= Assignment =
For each record that follows, restate the text exactly and drop the pictures.

******

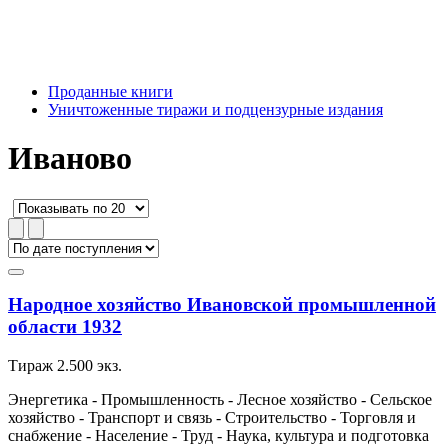
Проданные книги
Уничтоженные тиражи и подцензурные издания
Иваново
Народное хозяйство Ивановской промышленной
области 1932
Тираж 2.500 экз.
Энергетика - Промышленность - Лесное хозяйство - Сельское
хозяйство - Транспорт и связь - Строительство - Торговля и
снабжение - Население - Труд - Наука, культура и подготовка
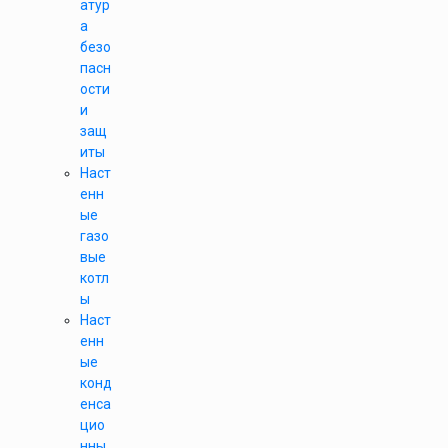
атур
а
безо
пасн
ости
и
защ
иты
Наст
енн
ые
газо
вые
котл
ы
Наст
енн
ые
конд
енса
цио
нны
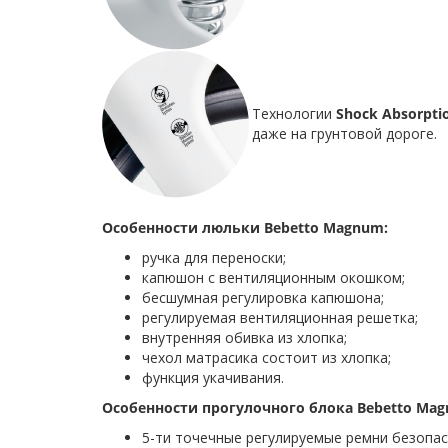
Технологии
Shock Absorpti
даже на грунтовой дороге.
Особенности люльки Bebetto Magnum:
ручка для переноски;
капюшон с вентиляционным окошком;
бесшумная регулировка капюшона;
регулируемая вентиляционная решетка;
внутренняя обивка из хлопка;
чехол матрасика состоит из хлопка;
функция укачивания.
Особенности прогулочного блока Bebetto Ma
5-ти точечные регулируемые ремни безопас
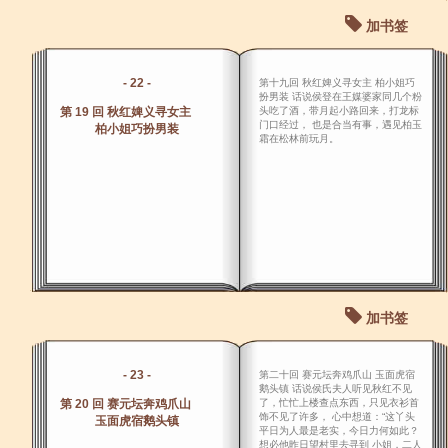
加书签
- 22 -
第十九回 秋红婢义寻女主 柏小姐巧
扮男装 话说侯登在王媒婆家同几个粉
第 19 回 秋红婢义寻女主
头吃了酒，带月起小路回来，打龙标
门口经过， 也是合当有事，遇见柏玉
柏小姐巧扮男装
霜在松林前玩月。
加书签
- 23 -
第二十回 赛元坛奔鸡爪山 玉面虎宿
鹅头镇 话说侯氏夫人听见秋红不见
第 20 回 赛元坛奔鸡爪山
了，忙忙上楼查点东西，只见衣衫首
饰不见了许多， 心中想道：“这丫头
玉面虎宿鹅头镇
平日为人最是老实，今日力何如此？
想必他昨日望村里去寻到 小姐，二人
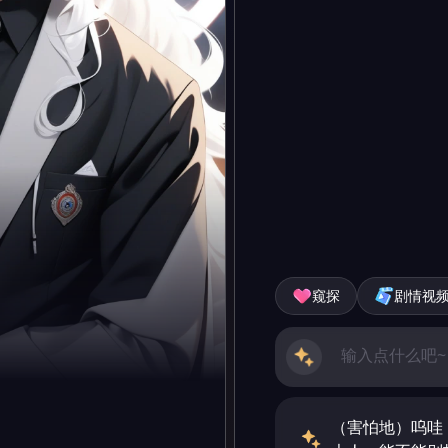
窥探
剧情视
（害怕地）呜哇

******

= Answer to this task =
Проданные книги
Уничтоженные тиражи и подцензурные издания
Иваново
Народное хозяйство Ивановской промышленной
области 1932
Тираж 2.500 экз.
Энергетика - Промышленность - Лесное хозяйство - Сельское
хозяйство - Транспорт и связь - Строительство - Торговля и
снабжение - Население - Труд - Наука, культура и подготовка
атур
а
безо
пасн
ости
и
защ
иты
Наст
енн
ые
газо
вые
котл
ы
Наст
енн
ые
конд
енса
цио
нны
Технологии
Shock Absorpti
даже на грунтовой дороге.
Особенности люльки Bebetto Magnum:
ручка для переноски;
капюшон с вентиляционным окошком;
бесшумная регулировка капюшона;
регулируемая вентиляционная решетка;
внутренняя обивка из хлопка;
чехол матрасика состоит из хлопка;
функция укачивания.
Особенности прогулочного блока Bebetto Ma
5-ти точечные регулируемые ремни безопас
加书签
- 22 -
第十九回 秋红婢义寻女主 柏小姐巧
扮男装 话说侯登在王媒婆家同几个粉
第 19 回 秋红婢义寻女主
头吃了酒，带月起小路回来，打龙标
门口经过， 也是合当有事，遇见柏玉
柏小姐巧扮男装
霜在松林前玩月。
加书签
- 23 -
第二十回 赛元坛奔鸡爪山 玉面虎宿
鹅头镇 话说侯氏夫人听见秋红不见
第 20 回 赛元坛奔鸡爪山
了，忙忙上楼查点东西，只见衣衫首
饰不见了许多， 心中想道：“这丫头
玉面虎宿鹅头镇
平日为人最是老实，今日力何如此？
想必他昨日望村里去寻到 小姐，二人
窥探
剧情视
（害怕地）呜哇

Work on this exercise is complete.